Work instruction
Exactly and without additions, transcribe the line that contains "入居のご案内 (916, 553)" and every line after it in the data.

Data in this exercise

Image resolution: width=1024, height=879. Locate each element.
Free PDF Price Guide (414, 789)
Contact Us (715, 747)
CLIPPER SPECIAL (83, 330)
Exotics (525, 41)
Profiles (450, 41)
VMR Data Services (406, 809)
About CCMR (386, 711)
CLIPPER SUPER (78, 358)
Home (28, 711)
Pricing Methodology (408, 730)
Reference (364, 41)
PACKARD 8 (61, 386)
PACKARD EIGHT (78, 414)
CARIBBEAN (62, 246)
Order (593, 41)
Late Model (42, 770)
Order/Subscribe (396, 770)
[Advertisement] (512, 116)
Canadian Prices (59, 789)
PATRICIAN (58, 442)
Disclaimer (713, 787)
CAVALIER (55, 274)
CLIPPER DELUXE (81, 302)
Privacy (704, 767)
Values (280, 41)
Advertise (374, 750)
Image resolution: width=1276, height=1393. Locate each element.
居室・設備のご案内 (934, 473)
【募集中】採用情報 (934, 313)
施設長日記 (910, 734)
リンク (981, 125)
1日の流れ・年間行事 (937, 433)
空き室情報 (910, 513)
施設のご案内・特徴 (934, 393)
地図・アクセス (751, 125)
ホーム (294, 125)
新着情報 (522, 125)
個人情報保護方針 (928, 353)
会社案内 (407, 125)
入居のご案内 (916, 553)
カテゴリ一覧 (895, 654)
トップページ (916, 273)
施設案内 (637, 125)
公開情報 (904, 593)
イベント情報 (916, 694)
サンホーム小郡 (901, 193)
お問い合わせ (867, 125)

Solved problem
入居のご案内 (916, 553)
カテゴリ一覧 (895, 654)
トップページ (916, 273)
施設案内 (637, 125)
公開情報 (904, 593)
イベント情報 (916, 694)
サンホーム小郡 (901, 193)
お問い合わせ (867, 125)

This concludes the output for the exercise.